His jaw twitches as his shoulders deflate, and he hugs me tight enough to break a rib—but then he lets me go. I don’t expect he’ll ever hug me again.

And so we climb to the roof together, the Queen and I, as my father resumes his place in the crowd. My heart pounds with nerves and anticipation; there is so much that can go wrong, and so few ways for this to go right. We find our corner with a good view to the edge of town and both sets of fences, and I shiver. Now we wait.

A shout to the right draws my attention, and a few blocks down at the edge of town they are rolling back the gates, shifting the wagons—and a man runs through, red scarf blazing. The Maliche have been sighted, heading towards the town. My heart pounds. They’re coming and here, now, at last, the running ends. I raise my hands, the smooth, soulless weapon perfectly balanced on one palm.

“It will need more power than last time,” the Summer Queen says abruptly, shifting beside me. “You must direct everything I have.”

I tremble. Her magic nearly swept me away last time; can I withstand a greater onslaught?

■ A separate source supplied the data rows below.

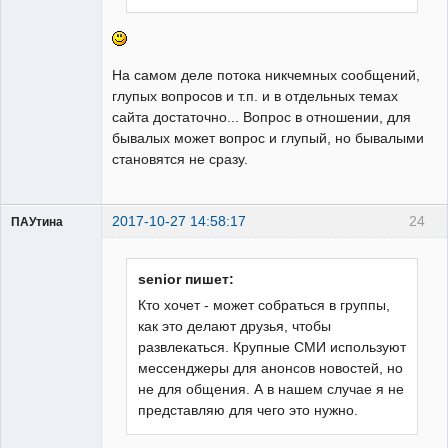
На самом деле потока никчемных сообщений,
глупых вопросов и т.п. и в отдельных темах
сайта достаточно... Вопрос в отношении, для
бывалых может вопрос и глупый, но бывалыми
становятся не сразу.
2017-10-27 14:58:17
24
ПАУтина
Пользователь
Неактивен
senior пишет:
Кто хочет - может собраться в группы,
как это делают друзья, чтобы
развлекаться. Крупные СМИ используют
мессенджеры для анонсов новостей, но
не для общения. А в нашем случае я не
представляю для чего это нужно.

Footsteps, loud enough to shake the earth. Men’s faces blanch, children weep, and women steel themselves for the onslaught. “They come.” The whisper crackles through the crowd. “They come.”

The Maliche pour across the dry, dusty landscape, shambling masses of rotten, putrid flesh, skin stripped away to reveal muscle and sinew and bone, and there are many, so, so many, and my courage quails.

There must be five times more than when I was here last; so many people consumed, bodies rotting while still alive, souls imprisoned forever inside a walking horror.

For them, I must channel the Queen’s power. It is withstand her full strength, or withstand the Maliche.

And so I nod, and I know: the running is over. Today, it is my day to die.

I will never see my father again. Perhaps it is easier to run, after all.

The Queen offers her hand to me. “Ready?” she asks.

Down below, lining the main road as far as I can see, it is a sea of faces, more people than I could have believed—and few, so precious few to be all the survivors in the world. My eyes roam over the crowd, and I don’t want to look for him, I don’t want to see him, but—of course—he’s looking back for me, and our eyes meet, and he nods, just once, the way quiet men do when they are proud.

“Yes,” I say. “I’m ready.”

I take the Queen’s hand, and the power begins to flow.

A commotion; some of the Maliche have breached the outer fence and are running towards the inner.

My stomach twists. “Hurry,” I murmur.

“I am,” the Queen gasps, and she is breathless with the speed of the power flowing from her into me, and it knocks me over and sweeps me away, and I’m drowning in the wave again with magic flashing like iridescent fish until I remember the box, and it slams up like a wall of ice and blocks the power, absorbs it, channels it.

I can’t hold it; it’s too strong.

“Hold it!” the Queen barks.

I can’t.

I can’t, there’s too much.

Hold it!”

I hold, hold, and when I cannot hold it any longer, I burst like a sun going nova. I just have time to sense the Queen throwing her shield around the crowd below, and then... nothing.

It’s over. The box has won. Dimly, I know the Maliche are burning, limbs thrashing and flailing in the flames and I see them fall and the light in their eyes extinguish.

In minutes, the advancing army is nothing but glowing embers, the outer blocks of the city reduced to rubble and ash.

The people below us cheer.

I turn to the Queen. “Will you kill me now?”

“No,” she says. She raises her arms limply. “I have used it all.” Spent, she crumbles slowly to the ground, eyes closing before she vanishes in a puff of glittering dust that smells of summer—to dust, like the Maliche, like her home—like the people cheering in the street will now one day be.

I bow my head over the memory of the Queen and cry, because it hurts to be the one left alive—and because I am grateful to her for her gift, the final gift of dust.